**** Source data

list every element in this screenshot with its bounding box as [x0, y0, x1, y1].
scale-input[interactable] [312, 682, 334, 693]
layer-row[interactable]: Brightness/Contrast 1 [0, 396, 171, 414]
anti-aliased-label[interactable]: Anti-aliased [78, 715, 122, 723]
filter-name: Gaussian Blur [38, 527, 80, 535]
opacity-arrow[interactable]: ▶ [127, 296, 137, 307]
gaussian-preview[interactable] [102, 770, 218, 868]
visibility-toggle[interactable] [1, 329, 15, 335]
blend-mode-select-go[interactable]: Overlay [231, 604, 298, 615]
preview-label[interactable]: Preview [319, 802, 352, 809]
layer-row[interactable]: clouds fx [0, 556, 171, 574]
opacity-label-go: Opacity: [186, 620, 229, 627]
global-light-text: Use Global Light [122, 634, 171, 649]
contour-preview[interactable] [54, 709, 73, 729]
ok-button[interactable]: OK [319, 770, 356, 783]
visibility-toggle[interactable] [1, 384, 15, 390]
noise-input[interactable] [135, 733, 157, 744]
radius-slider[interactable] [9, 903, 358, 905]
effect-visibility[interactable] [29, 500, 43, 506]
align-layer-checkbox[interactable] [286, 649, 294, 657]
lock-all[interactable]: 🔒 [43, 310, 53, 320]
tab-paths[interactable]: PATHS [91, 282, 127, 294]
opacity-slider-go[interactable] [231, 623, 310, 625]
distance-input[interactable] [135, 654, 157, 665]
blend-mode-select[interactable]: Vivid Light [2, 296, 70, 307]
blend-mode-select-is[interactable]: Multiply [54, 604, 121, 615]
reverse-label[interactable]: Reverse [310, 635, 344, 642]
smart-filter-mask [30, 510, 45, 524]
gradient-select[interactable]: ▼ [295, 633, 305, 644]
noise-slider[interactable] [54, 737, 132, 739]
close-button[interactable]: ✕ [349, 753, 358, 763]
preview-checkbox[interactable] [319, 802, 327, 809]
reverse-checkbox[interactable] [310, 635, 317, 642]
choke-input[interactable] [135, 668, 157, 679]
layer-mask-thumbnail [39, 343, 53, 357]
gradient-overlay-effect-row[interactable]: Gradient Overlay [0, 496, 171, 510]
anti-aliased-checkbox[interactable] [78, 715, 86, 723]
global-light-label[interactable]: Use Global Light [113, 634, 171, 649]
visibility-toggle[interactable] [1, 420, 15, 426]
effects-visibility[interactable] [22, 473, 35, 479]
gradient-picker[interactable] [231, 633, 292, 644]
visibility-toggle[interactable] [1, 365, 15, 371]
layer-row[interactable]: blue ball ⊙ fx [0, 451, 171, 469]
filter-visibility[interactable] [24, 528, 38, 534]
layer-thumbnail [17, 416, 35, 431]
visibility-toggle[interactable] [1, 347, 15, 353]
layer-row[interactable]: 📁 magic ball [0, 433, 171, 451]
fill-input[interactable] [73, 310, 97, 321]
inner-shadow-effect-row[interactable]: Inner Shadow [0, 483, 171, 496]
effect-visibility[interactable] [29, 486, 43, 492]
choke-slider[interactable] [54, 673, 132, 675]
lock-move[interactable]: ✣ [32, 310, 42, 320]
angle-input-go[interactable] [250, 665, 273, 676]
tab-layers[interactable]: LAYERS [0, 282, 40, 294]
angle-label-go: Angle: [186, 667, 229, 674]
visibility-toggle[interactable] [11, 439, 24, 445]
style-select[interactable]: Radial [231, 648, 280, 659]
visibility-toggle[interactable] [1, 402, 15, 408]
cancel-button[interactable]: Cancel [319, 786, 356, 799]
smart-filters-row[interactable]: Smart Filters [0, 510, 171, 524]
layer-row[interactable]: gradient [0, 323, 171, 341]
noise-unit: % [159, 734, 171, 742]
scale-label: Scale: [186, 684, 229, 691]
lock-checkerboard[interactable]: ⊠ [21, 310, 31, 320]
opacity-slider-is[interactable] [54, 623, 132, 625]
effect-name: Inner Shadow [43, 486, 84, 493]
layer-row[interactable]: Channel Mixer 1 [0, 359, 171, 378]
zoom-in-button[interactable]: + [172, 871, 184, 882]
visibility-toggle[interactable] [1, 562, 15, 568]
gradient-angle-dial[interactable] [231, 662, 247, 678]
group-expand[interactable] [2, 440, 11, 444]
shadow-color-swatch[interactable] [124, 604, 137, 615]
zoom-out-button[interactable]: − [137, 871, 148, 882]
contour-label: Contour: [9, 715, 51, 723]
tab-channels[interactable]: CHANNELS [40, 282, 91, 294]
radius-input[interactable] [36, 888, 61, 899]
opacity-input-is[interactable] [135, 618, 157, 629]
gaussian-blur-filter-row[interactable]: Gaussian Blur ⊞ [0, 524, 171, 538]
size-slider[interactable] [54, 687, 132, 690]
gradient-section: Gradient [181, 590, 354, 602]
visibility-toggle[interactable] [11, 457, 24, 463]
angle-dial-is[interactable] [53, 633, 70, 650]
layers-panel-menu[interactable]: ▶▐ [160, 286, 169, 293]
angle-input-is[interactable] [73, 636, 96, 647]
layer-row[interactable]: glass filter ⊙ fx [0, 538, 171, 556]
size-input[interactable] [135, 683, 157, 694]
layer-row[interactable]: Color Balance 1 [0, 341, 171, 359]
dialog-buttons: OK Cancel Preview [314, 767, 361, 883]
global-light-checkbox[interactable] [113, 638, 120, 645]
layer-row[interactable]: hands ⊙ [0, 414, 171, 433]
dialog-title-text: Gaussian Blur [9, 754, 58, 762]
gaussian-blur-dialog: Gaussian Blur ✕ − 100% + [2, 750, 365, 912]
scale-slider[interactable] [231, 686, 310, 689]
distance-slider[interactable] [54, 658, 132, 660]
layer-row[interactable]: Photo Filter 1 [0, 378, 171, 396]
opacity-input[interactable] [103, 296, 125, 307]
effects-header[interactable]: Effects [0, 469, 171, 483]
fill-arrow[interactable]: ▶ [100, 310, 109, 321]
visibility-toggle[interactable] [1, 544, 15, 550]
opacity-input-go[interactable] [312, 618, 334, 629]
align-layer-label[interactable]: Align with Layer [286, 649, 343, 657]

********
**** Source data

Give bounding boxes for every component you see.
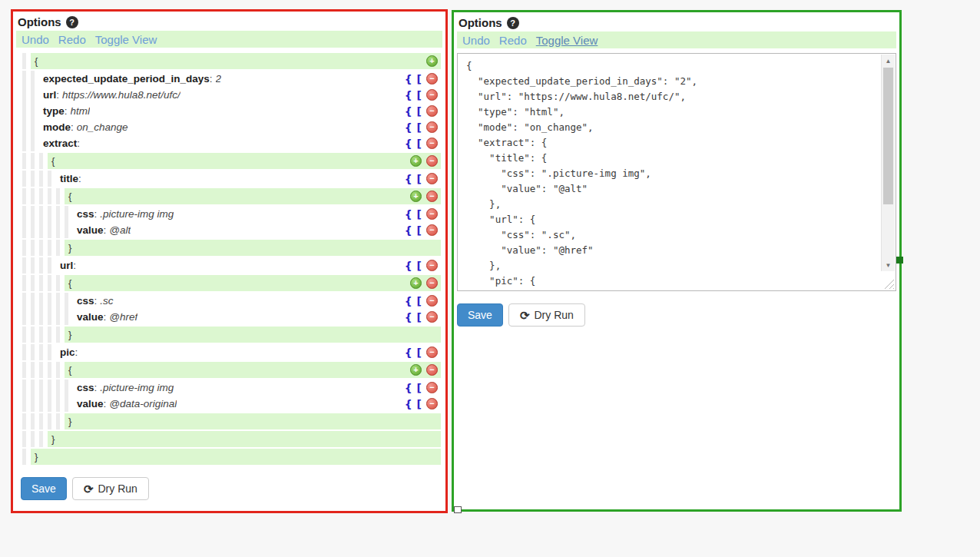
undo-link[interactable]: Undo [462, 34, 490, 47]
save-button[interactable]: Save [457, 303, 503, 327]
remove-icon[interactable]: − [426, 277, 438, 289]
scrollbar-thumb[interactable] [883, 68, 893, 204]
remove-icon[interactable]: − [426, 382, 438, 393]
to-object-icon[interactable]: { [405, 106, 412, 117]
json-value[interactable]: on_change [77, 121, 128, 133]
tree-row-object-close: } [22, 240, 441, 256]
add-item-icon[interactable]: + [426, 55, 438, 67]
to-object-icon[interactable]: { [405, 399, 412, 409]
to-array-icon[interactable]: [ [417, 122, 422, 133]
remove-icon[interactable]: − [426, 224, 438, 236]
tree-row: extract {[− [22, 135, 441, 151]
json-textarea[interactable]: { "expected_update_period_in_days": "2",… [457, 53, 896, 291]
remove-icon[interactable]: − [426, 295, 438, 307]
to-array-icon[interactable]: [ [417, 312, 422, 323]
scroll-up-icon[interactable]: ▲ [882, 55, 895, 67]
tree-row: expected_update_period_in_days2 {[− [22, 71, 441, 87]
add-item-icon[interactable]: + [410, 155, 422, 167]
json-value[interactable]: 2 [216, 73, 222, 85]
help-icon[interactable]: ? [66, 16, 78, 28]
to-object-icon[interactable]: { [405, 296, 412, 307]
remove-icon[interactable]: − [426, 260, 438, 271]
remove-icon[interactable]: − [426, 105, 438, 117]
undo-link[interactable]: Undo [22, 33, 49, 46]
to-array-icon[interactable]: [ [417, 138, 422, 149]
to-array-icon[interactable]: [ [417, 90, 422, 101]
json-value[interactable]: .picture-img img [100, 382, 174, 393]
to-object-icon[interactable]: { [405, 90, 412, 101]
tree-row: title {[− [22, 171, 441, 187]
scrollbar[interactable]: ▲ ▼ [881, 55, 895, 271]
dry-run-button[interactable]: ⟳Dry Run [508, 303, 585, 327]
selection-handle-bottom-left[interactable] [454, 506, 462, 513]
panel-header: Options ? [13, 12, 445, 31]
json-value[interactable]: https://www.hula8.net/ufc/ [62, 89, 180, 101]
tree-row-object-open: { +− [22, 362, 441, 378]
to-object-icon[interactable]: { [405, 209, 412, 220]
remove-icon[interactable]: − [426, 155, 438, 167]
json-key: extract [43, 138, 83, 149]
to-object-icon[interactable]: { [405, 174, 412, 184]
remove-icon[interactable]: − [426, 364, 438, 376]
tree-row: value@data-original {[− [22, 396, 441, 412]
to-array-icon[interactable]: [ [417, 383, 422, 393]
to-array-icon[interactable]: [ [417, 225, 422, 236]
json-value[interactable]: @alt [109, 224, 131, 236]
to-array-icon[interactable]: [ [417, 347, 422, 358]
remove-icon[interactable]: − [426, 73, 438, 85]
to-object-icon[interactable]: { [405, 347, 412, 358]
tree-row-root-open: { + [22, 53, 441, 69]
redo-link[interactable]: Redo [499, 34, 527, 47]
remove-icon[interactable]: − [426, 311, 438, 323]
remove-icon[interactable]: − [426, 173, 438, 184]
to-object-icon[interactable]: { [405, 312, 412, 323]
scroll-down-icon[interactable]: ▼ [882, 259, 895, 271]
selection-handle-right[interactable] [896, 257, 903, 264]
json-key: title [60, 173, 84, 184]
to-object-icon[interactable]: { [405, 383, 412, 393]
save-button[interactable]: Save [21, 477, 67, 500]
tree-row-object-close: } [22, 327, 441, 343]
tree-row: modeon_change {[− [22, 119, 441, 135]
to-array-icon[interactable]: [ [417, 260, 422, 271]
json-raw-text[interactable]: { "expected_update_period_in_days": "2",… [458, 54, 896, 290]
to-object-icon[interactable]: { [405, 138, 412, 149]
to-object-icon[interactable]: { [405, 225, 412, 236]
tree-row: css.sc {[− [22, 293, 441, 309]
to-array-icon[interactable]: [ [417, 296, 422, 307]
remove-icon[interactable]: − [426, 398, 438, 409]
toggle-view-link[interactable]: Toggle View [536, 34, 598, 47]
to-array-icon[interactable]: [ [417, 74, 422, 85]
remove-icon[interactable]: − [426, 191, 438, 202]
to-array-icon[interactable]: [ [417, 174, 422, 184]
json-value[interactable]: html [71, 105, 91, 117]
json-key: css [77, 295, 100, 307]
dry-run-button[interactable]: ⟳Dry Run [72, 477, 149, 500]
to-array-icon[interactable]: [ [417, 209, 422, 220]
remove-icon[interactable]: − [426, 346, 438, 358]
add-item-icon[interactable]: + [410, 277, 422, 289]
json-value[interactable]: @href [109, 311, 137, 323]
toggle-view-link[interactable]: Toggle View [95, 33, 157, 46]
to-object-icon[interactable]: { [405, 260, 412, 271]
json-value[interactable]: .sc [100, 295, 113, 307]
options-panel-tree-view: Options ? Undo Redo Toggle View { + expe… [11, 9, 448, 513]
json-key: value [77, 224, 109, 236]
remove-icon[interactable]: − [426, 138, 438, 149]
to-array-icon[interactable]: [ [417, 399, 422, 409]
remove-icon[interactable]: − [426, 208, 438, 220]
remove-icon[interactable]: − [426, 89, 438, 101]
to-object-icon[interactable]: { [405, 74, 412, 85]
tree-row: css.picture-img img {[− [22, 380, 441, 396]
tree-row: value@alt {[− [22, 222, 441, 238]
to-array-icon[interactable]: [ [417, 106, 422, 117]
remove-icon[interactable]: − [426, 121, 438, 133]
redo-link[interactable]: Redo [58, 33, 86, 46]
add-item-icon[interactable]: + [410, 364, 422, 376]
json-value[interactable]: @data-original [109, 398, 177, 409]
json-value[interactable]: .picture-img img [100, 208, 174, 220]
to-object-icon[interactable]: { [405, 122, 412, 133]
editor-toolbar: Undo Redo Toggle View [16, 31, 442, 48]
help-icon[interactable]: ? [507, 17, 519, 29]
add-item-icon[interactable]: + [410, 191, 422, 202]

********

* _Problem description_
Using the word "choke" as the filter, copy each matching line from the material.

* _Response for this exercise_
choke-input[interactable] [135, 668, 157, 679]
choke-slider[interactable] [54, 673, 132, 675]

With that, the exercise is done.